One of the things that literature does not seem to be dotted with is references to nose bleeds. There are no great nosebleed poems. No stage plays. No Great British nosebleed novel. The best I could come up with is Gary Alexander Azerier’s collection of short fiction, Nosebleeds From Washington Heights, which I haven’t read and is criticised on Amazon for being a “series of apparently pointless reminiscences of the author's relationships with his family and childhood friends” and having very little to do with Washington heights. It probably doesn’t have much to do with nosebleeds either.
I’ve never been a sufferer. In childhood I guess there were a few episodes. I can remember my mother’s new hand-made rug getting dotted with red and her being right annoyed but not wanting to show it because my distress was clearly worse. My father had put a big key down my back to stem the flow but I don’t think this had worked. Or maybe I’m mixing this memory up with the one about stopping a daylong session of hiccups. That had blowing into brown paper bags in it and drinking lots of glasses of cold water. I don’t really recall those techniques working either.
The current manifestation is another Prednisolone wonder. Start on the steroid and experience virtually no side effects and then , three weeks in, they all start arriving. The nosebleeds began as a mild handkerchief splattering while out walking. They’ve now developed into a day-long series of episodes that never really come to all that much but are troubling nonetheless.

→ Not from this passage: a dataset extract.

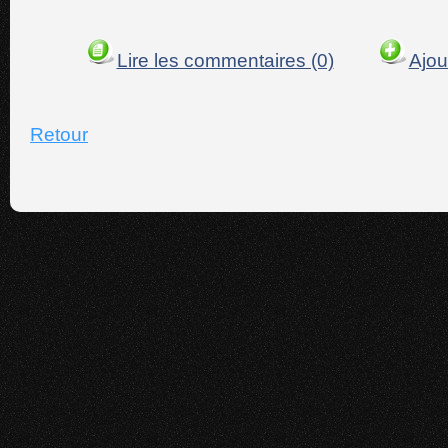
Lire les commentaires (0)
Ajou
Retour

I’ve now stationed boxes of tissues in every room and never leave the house without a supply in both pockets. The GP tells me that Prednisolone acts a little like Aspirin does in this respect. Thins the blood. Reduces its ability to clot. There’s no cure other than get the Prednisolone dose down. The workaround – and life seems to be increasingly full of workarounds – is to use a nasal spray that contains Oxymetazoline. The one I’ve got is Galpharm’s Nasal Decongestant Spray – Acts in Minutes – Lasts for Hours. One squirt and the epistaxis retreats. Epistaxis? That’s the condition’s formal name. There are always new things to learn at Adventures in Prednisolone.
How much of this stuff might I get away with if I were, say, sitting next to my friend Dave in the local pub and repeating it all to him between sips of drink? Would he have any interest in nosebleeds? I doubt it. But he’d listen, for a while, out of politeness. Then he’d change the subject back to politics or history or something like that.
In creative writing classes I’ve taught I’ve always been careful to mark out the distinction between stuff you write for an audience and stuff you write for yourself. The former needs to have a real information or entertainment value while the latter can just be therapy. Therapy is fine, I’d tell the class. Get life’s problems sorted out by writing them down. See how they look, how they turn out, where they go. Just don’t expect anyone else to be that interested. Keep it to yourself. And here I am, today, not taking my own advice. Blogging the problem.